╭──

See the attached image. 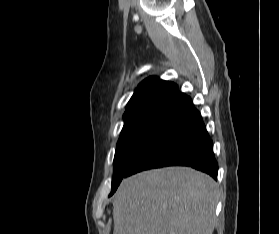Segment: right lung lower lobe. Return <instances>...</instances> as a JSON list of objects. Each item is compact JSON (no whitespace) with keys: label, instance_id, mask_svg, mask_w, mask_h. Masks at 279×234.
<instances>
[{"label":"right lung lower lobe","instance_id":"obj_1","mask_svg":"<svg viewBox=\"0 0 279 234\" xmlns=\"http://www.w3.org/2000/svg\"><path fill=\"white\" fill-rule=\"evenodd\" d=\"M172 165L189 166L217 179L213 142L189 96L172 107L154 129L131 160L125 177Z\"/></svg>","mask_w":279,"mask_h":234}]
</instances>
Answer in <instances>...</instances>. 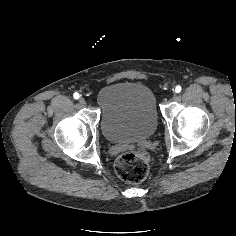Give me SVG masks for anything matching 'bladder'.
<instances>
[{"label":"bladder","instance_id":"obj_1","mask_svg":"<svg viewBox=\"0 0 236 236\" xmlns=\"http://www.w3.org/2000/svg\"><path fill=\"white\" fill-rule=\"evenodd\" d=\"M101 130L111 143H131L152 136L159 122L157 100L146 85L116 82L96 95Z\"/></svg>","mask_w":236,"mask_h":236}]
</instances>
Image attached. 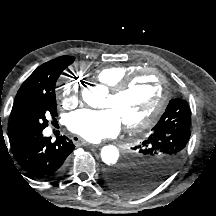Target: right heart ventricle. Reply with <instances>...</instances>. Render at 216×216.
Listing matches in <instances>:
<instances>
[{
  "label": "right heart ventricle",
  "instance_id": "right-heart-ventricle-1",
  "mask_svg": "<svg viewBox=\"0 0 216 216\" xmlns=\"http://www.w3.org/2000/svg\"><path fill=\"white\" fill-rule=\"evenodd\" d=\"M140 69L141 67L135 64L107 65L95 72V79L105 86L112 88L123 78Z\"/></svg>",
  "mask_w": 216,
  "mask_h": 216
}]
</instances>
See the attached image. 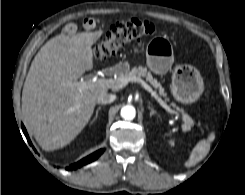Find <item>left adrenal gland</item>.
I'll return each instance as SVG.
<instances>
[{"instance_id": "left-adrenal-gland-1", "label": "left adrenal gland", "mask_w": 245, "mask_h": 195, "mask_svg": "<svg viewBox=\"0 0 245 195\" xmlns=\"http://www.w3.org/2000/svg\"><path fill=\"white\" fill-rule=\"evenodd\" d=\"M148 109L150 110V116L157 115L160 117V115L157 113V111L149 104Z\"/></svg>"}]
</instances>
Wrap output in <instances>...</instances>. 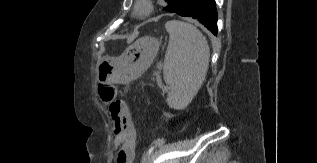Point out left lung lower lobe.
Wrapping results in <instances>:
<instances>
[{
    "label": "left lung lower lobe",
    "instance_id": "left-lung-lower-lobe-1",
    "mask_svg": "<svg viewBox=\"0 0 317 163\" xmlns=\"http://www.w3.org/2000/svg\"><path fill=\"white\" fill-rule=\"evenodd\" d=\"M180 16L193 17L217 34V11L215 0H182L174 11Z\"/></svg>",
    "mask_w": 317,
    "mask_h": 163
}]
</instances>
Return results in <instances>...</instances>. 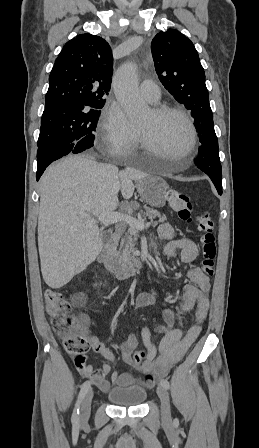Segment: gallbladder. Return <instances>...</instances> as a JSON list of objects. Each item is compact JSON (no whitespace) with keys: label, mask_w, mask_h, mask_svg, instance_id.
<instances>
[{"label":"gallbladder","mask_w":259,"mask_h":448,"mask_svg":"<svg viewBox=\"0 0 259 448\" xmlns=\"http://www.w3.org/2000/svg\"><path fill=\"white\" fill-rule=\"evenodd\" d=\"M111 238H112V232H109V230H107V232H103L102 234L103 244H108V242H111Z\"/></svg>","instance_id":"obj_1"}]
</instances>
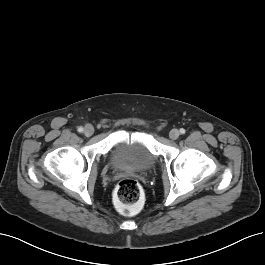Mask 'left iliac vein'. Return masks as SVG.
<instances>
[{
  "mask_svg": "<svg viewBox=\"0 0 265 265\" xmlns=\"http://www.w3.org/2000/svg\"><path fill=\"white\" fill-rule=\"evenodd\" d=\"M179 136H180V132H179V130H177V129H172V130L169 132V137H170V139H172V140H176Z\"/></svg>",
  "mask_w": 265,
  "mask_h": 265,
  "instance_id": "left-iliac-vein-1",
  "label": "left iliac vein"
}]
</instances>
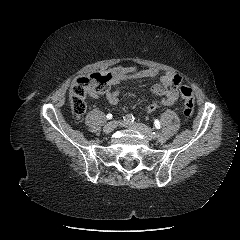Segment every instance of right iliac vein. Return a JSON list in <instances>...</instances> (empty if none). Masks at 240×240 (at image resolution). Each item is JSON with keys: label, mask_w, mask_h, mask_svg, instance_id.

╰──

How to complete this task
Everything from the line with "Mask 'left iliac vein'. Return masks as SVG." through the last line above should be reproduced exactly, both ends included; pictures must be omitted.

Answer to the problem
Mask 'left iliac vein'. Return masks as SVG.
<instances>
[{
  "mask_svg": "<svg viewBox=\"0 0 265 265\" xmlns=\"http://www.w3.org/2000/svg\"><path fill=\"white\" fill-rule=\"evenodd\" d=\"M179 136H180V132H179V130H177V129H172V130L169 132V137H170V139H172V140H176Z\"/></svg>",
  "mask_w": 265,
  "mask_h": 265,
  "instance_id": "left-iliac-vein-1",
  "label": "left iliac vein"
}]
</instances>
Segment every instance of right iliac vein. Return a JSON list in <instances>...</instances> (empty if none). Masks at 240×240 (at image resolution). Each item is JSON with keys: label, mask_w, mask_h, mask_svg, instance_id.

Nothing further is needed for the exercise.